In the last 6 months we have twice had nearly simultaneous drive failures leading to service outages. It was hard at first to grasp how something so seemingly unlikely could have happened. When it happened a second time, it was time for some serious scrutiny. What seemed like common sense might not be correct.
We run servers in pairs. A hard disk on one server has a corresponding hard disk on another server. If one disk fails, the service can simply be powered up on the other server. Both servers have to be down to cause an outage.
The solution became obvious once the problem was understood.
Google released a study of their experience with a very large population of hard disks and failures. If you have a taste for a dry technical paper, you can find it here: Google media research What they found was revealing. The data set is based on consumer grade drives. We use enterprise grade drives which have a much longer life, but the general observations will be about the same. This summarizes failure times:
As expected, hard disks show a high infant mortality followed by a period of (in our case) several years of reliable service. Then suddenly failure rates increase. That there is a decline in failure rates at 4 years is unexpected, but a gradually increasing rate after that is just what you might expect. There is no data to support a rise and fall like that with enterprise drives. It may or may not happen.

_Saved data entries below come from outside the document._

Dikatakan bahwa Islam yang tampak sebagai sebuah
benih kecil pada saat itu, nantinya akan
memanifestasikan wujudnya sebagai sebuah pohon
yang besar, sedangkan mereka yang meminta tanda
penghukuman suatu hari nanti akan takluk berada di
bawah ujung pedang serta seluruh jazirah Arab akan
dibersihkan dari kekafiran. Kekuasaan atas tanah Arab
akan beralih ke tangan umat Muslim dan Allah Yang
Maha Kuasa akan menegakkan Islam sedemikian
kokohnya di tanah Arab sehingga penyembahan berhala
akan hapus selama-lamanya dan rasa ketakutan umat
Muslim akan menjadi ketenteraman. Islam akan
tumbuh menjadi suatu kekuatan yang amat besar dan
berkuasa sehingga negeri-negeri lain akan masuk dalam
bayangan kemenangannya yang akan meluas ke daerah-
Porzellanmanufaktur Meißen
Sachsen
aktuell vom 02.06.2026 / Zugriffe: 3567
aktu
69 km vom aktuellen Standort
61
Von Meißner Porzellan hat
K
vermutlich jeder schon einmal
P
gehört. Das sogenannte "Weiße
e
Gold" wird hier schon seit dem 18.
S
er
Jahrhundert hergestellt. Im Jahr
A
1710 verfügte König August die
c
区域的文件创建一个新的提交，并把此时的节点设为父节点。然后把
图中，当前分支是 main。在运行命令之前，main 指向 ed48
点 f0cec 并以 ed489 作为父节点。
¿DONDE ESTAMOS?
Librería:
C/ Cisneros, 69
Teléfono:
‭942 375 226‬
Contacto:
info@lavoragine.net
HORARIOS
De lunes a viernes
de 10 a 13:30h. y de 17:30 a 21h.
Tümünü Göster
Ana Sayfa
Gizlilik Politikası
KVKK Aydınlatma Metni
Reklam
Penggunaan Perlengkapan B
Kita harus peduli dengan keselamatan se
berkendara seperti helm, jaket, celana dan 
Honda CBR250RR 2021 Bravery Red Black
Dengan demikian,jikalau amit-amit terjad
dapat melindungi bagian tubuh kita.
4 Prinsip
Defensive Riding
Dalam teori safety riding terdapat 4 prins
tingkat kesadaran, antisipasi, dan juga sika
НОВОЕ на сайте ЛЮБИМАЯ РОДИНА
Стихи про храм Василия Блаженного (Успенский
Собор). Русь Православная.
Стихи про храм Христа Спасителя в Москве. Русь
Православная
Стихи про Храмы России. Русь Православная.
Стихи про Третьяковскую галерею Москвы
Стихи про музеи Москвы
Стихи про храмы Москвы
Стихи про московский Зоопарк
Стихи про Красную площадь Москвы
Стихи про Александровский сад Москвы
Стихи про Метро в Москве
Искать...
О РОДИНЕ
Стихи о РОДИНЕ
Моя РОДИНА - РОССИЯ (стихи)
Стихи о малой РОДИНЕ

When we think about reliability, what we want to know is the likelihood of a failure event in a given time interval. Then we can make statements (these are made up numbers) that the odds of a drive failure in a server over a months time are 1 in 300. Then if a drive in a second server which is being mirrored to is the same, the chance of both drives going down in the same month becomes 1 in 600. Since replacing a failed drive and re-mirroring takes 2 days, that would make a 1 in 9,000 chance of a failure before we could recover with no down time. That seems reasonable enough, but it turns out not to be correct. The problem is the failure rate distribution.
Many people are familiar with “the bell curve”, what in statistics is called the normal distribution. The graph looks like this:
If you tossed a coin 5,000 times and kept track of how many times in a row you got heads and tails and graphed it, that’s what it would look like. The left being heads counts and the right being the tails counts.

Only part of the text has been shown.